**About this exercise**
Copy out exactly the lines from the one containing "Cali, 2 alcobas, 1 baño, 47,00mts2" through the end of the records, and no pictures.

────────────────────────────────────────

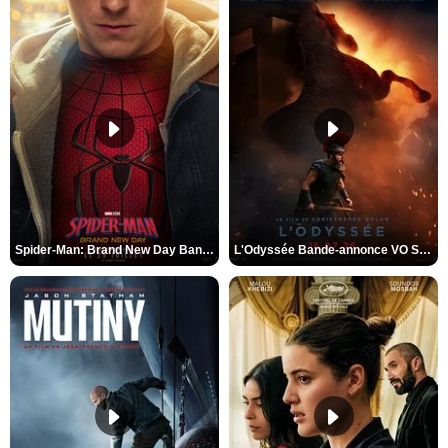
Spider-Man: Brand New Day Bande-annonce VO STFR
L'Odyssée Bande-annonce VO STFR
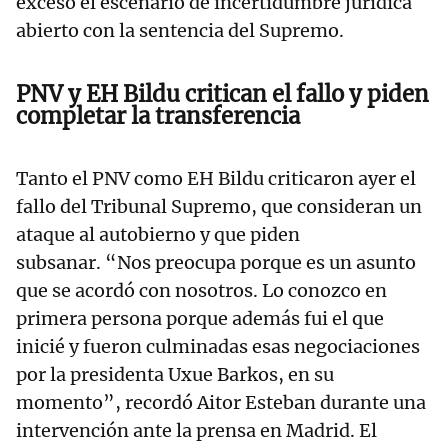
exceso el escenario de incertidumbre jurídica
abierto con la sentencia del Supremo.
PNV y EH Bildu critican el fallo y piden
completar la transferencia
Tanto el PNV como EH Bildu criticaron ayer el
fallo del Tribunal Supremo, que consideran un
ataque al autobierno y que piden
subsanar. “Nos preocupa porque es un asunto
que se acordó con nosotros. Lo conozco en
primera persona porque además fui el que
inicié y fueron culminadas esas negociaciones
por la presidenta Uxue Barkos, en su
momento”, recordó Aitor Esteban durante una
intervención ante la prensa en Madrid. El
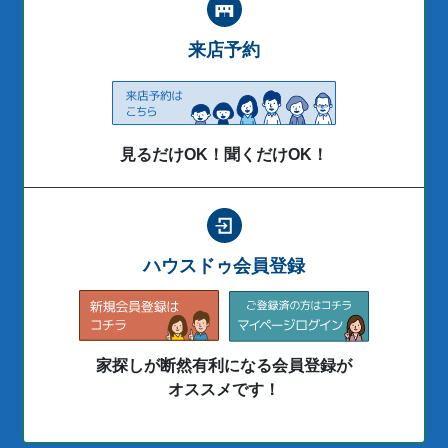
来店予約
見るだけOK！聞くだけOK！
ハウスドゥ会員登録
家探しが断然有利になる会員登録が
オススメです！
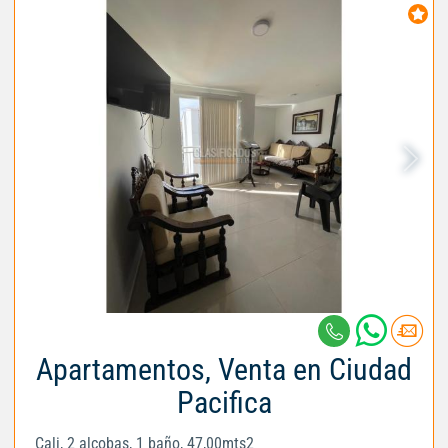
Apartamentos, Venta en Ciudad
Pacifica
Cali, 2 alcobas, 1 baño, 47,00mts2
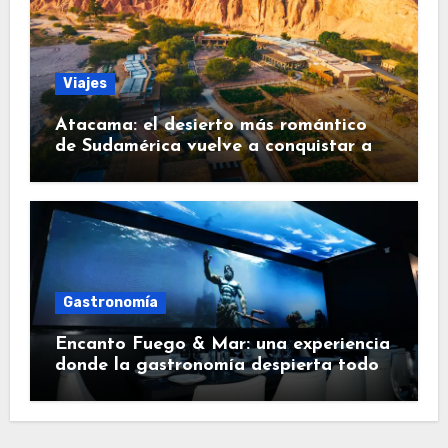
Viajes
Atacama: el desierto más romántico
de Sudamérica vuelve a conquistar a
los viajeros
Gastronomía
Encanto Fuego & Mar: una experiencia
donde la gastronomía despierta todos
los sentidos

────────────────────────────────────────

**Expected output**
Cali, 2 alcobas, 1 baño, 47,00mts2
Viajes
Atacama: el desierto más romántico
de Sudamérica vuelve a conquistar a
los viajeros
Gastronomía
Encanto Fuego & Mar: una experiencia
donde la gastronomía despierta todos
los sentidos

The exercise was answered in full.